**Task statement:** Output the listing word for word, minus images.

**Provided records:**
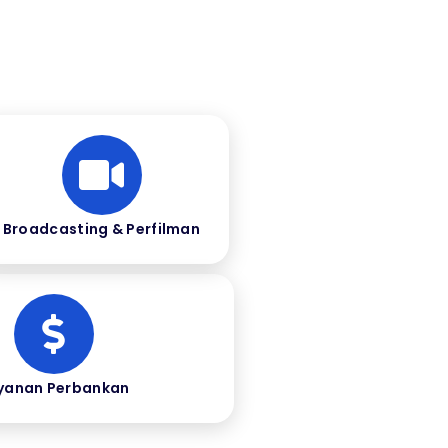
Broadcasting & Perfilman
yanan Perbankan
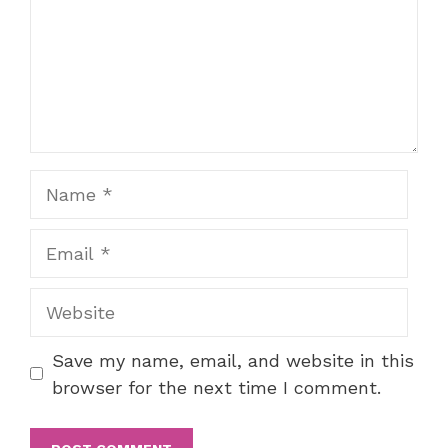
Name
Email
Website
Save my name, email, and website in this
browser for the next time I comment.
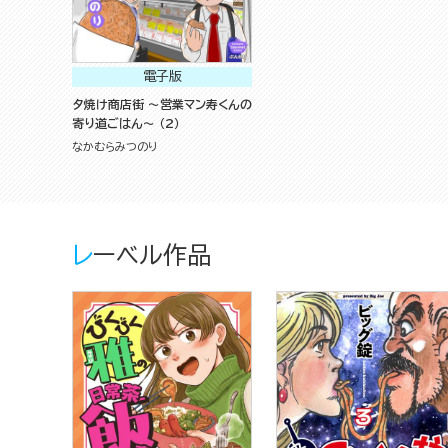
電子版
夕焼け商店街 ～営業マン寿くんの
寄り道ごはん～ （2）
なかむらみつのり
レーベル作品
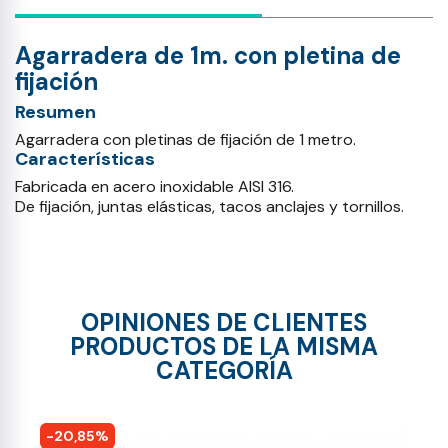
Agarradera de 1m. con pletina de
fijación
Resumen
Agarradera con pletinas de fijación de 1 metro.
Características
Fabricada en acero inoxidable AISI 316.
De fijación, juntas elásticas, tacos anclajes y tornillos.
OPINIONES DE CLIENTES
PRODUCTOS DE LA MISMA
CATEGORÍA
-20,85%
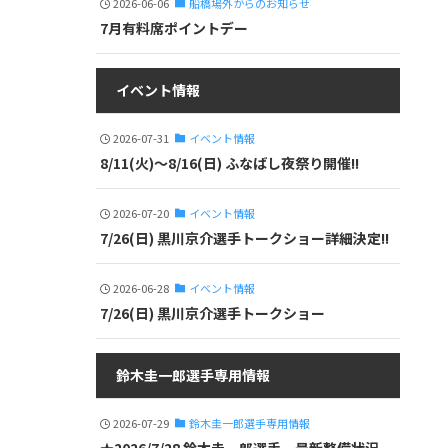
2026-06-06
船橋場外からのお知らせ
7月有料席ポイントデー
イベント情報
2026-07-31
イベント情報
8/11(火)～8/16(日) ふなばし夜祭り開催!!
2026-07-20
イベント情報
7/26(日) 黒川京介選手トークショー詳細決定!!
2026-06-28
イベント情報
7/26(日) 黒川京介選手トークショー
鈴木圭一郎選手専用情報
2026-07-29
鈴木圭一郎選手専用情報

**Answer box:**
Broadcasting & Perfilman
yanan Perbankan
Name
Email
Website
Save my name, email, and website in this
browser for the next time I comment.
電子版
夕焼け商店街 ～営業マン寿くんの
寄り道ごはん～ （2）
なかむらみつのり
レーベル作品
Agarradera de 1m. con pletina de
fijación
Resumen
Agarradera con pletinas de fijación de 1 metro.
Características
Fabricada en acero inoxidable AISI 316.
De fijación, juntas elásticas, tacos anclajes y tornillos.
OPINIONES DE CLIENTES
PRODUCTOS DE LA MISMA
CATEGORÍA
-20,85%
2026-06-06
船橋場外からのお知らせ
7月有料席ポイントデー
イベント情報
2026-07-31
イベント情報
8/11(火)～8/16(日) ふなばし夜祭り開催!!
2026-07-20
イベント情報
7/26(日) 黒川京介選手トークショー詳細決定!!
2026-06-28
イベント情報
7/26(日) 黒川京介選手トークショー
鈴木圭一郎選手専用情報
2026-07-29
鈴木圭一郎選手専用情報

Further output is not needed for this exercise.